(Data to examine begins)

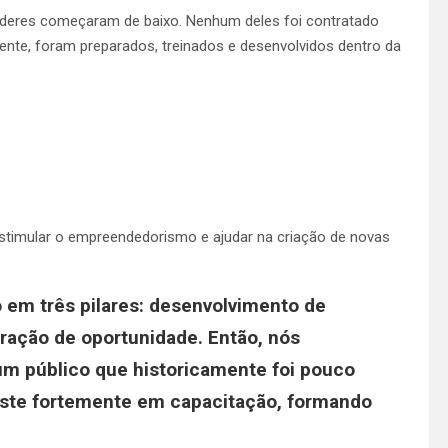
líderes começaram de baixo. Nenhum deles foi contratado
ente, foram preparados, treinados e desenvolvidos dentro da
estimular o empreendedorismo e ajudar na criação de novas
em três pilares: desenvolvimento de
eração de oportunidade. Então, nós
m público que historicamente foi pouco
ste fortemente em capacitação, formando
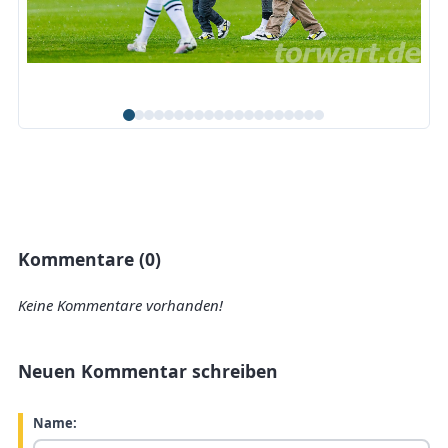
Kommentare (0)
Keine Kommentare vorhanden!
Neuen Kommentar schreiben
Name:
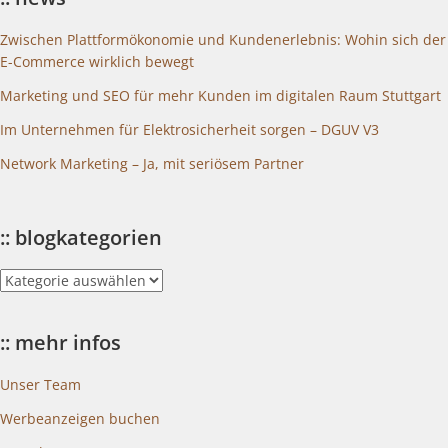
Zwischen Plattformökonomie und Kundenerlebnis: Wohin sich der
E-Commerce wirklich bewegt
Marketing und SEO für mehr Kunden im digitalen Raum Stuttgart
Im Unternehmen für Elektrosicherheit sorgen – DGUV V3
Network Marketing – Ja, mit seriösem Partner
:: blogkategorien
::
blogkategorien
:: mehr infos
Unser Team
Werbeanzeigen buchen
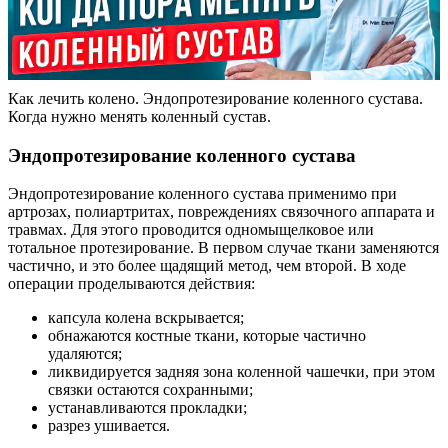
Как лечить колено. Эндопротезирование коленного сустава.
Когда нужно менять коленный сустав.
Эндопротезирование коленного сустава
Эндопротезирование коленного сустава применимо при
артрозах, полиартритах, повреждениях связочного аппарата и
травмах. Для этого проводится одномыщелковое или
тотальное протезирование. В первом случае ткани заменяются
частично, и это более щадящий метод, чем второй. В ходе
операции проделываются действия:
капсула колена вскрывается;
обнажаются костные ткани, которые частично
удаляются;
ликвидируется задняя зона коленной чашечки, при этом
связки остаются сохранными;
устанавливаются прокладки;
разрез ушивается.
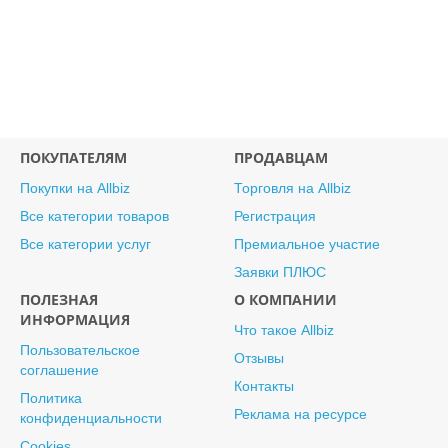
ПОКУПАТЕЛЯМ
ПРОДАВЦАМ
Покупки на Allbiz
Торговля на Allbiz
Все категории товаров
Регистрация
Все категории услуг
Премиальное участие
Заявки ПЛЮС
ПОЛЕЗНАЯ
О КОМПАНИИ
ИНФОРМАЦИЯ
Что такое Allbiz
Пользовательское
Отзывы
соглашение
Контакты
Политика
Реклама на ресурсе
конфиденциальности
Cookies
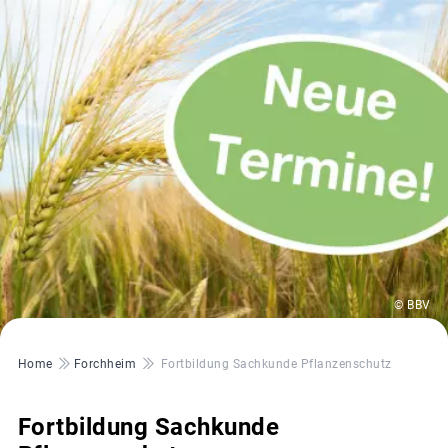
© BBV
Pfadnavigation
Home
Forchheim
Fortbildung Sachkunde Pflanzenschutz
Fortbildung Sachkunde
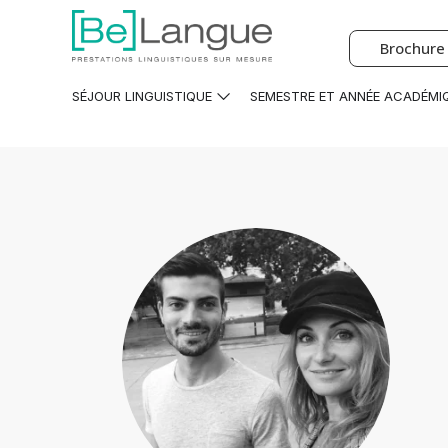
Brochure 
SÉJOUR LINGUISTIQUE
SEMESTRE ET ANNÉE ACADÉMI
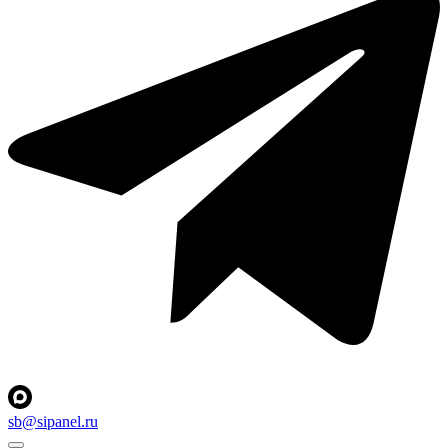
sb@sipanel.ru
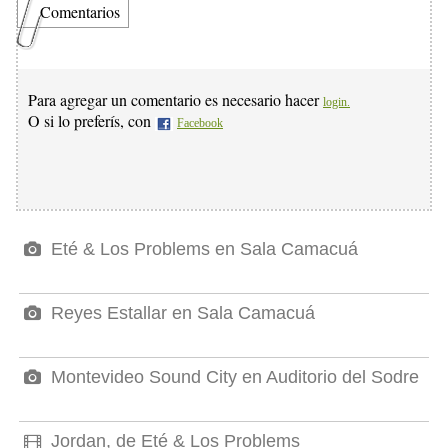
Comentarios
Para agregar un comentario es necesario hacer
login.
O si lo preferís, con
Facebook
Eté & Los Problems en Sala Camacuá
Reyes Estallar en Sala Camacuá
Montevideo Sound City en Auditorio del Sodre
Jordan, de Eté & Los Problems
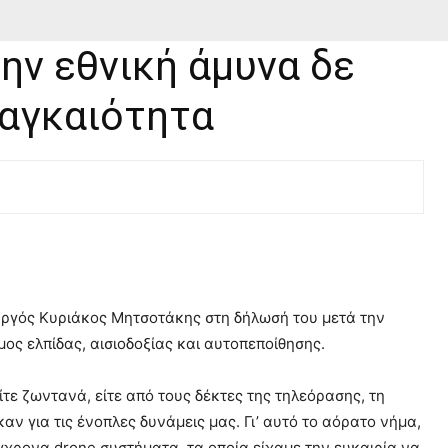
ην εθνική άμυνα δε
ναγκαιότητα
ργός Κυριάκος Μητσοτάκης στη δήλωσή του μετά την
ς ελπίδας, αισιοδοξίας και αυτοπεποίθησης.
τε ζωντανά, είτε από τους δέκτες της τηλεόρασης, τη
 για τις ένοπλες δυνάμεις μας. Γι’ αυτό το αόρατο νήμα,
γχρονα drone συστήματα, τα οποία είχαμε την ευκαιρία να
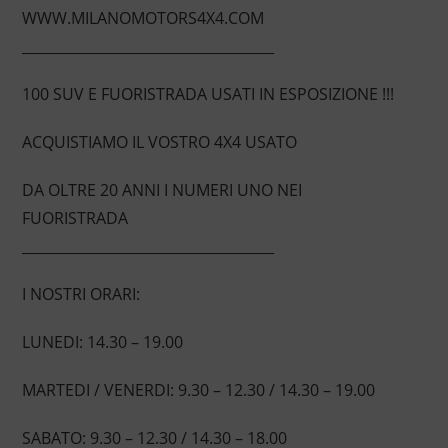
WWW.MILANOMOTORS4X4.COM
____________________________________
100 SUV E FUORISTRADA USATI IN ESPOSIZIONE !!!
ACQUISTIAMO IL VOSTRO 4X4 USATO
DA OLTRE 20 ANNI I NUMERI UNO NEI
FUORISTRADA
____________________________________
I NOSTRI ORARI:
LUNEDI: 14.30 – 19.00
MARTEDI / VENERDI: 9.30 – 12.30 / 14.30 – 19.00
SABATO: 9.30 – 12.30 / 14.30 – 18.00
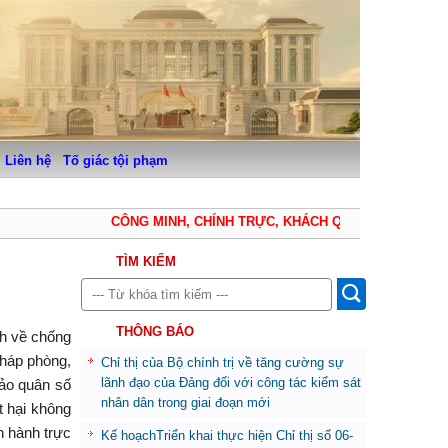
Liên hệ
Tố giác tội phạm
CÔNG MINH, CHÍNH TRỰC, KHÁCH QUAN, THẬN TRỌNG,
TÌM KIẾM
THÔNG BÁO
nh về chống
pháp phòng,
Chỉ thị của Bộ chính trị về tăng cường sự
lãnh đạo của Đảng đối với công tác kiểm sát
bảo quân số
nhân dân trong giai đoạn mới
t hại không
n hành trực
Kế hoạchTriển khai thực hiện Chỉ thị số 06-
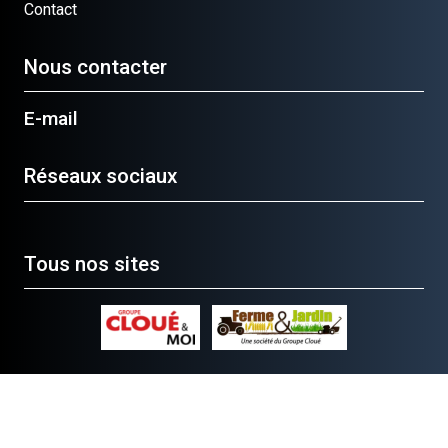
Contact
Nous contacter
E-mail
Réseaux sociaux
Tous nos sites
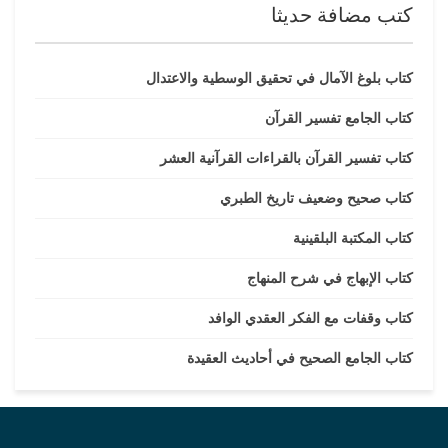
كتب مضافة حديثا
كتاب بلوغ الآمال في تحقيق الوسطية والاعتدال
كتاب الجامع تفسير القرآن
كتاب تفسير القرآن بالقراءات القرآنية العشر
كتاب صحيح وضعيف تاريخ الطبري
كتاب المكتبة البلقينية
كتاب الإبهاج في شرح المنهاج
كتاب وقفات مع الفكر العقدي الوافد
كتاب الجامع الصحيح في أحاديث العقيدة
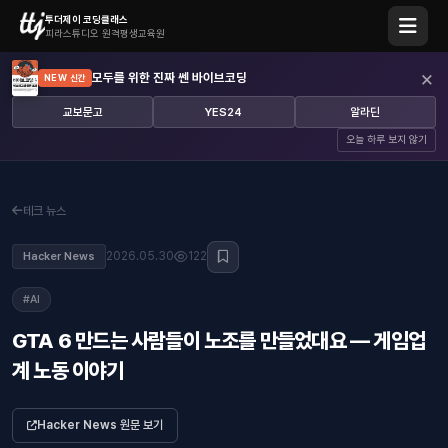
투더제이 코딩클래스
피라스튜디오 원격평생교육원
×
모두를 위한 진짜 쎈 바이브코딩
NEW 신간
교보문고
YES24
알라딘
오늘 하루 보지 않기
테크 뉴스
2026.05.30
122
Hacker News
#AI
GTA 6 만드는 사람들이 노조를 만들었대요 — 게임업
계 노동 이야기
Hacker News 원문 보기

(Data to examine ends)

> **Work item**: Lines with "mehr" in the records: how many are there? Give only the number.

> **Completed task**: 2